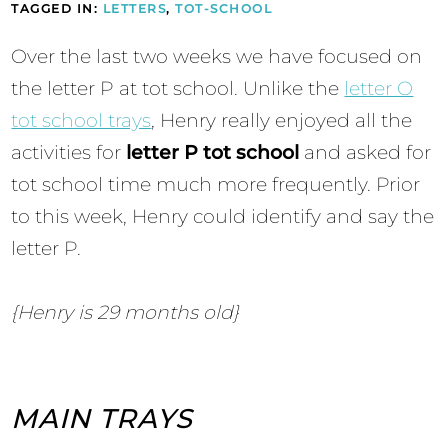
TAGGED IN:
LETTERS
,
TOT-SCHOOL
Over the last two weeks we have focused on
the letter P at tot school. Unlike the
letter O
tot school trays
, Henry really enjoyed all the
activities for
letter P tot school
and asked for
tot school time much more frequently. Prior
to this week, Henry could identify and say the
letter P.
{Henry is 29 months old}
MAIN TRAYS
---
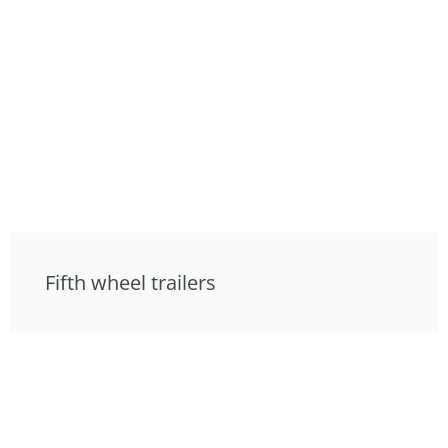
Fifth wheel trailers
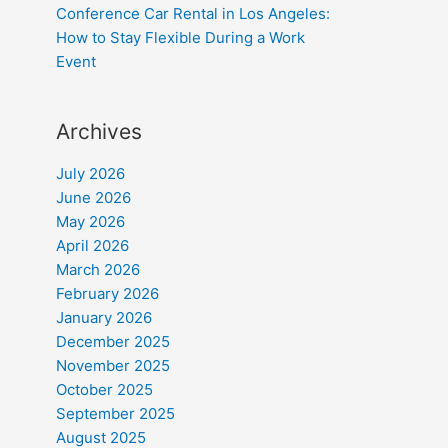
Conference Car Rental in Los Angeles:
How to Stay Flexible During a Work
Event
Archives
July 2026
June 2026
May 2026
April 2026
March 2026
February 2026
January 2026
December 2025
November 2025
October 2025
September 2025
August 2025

== What you need to do ==
How many lines in the records above contain the word "Henry"? Give only the number.

== Answer box ==
3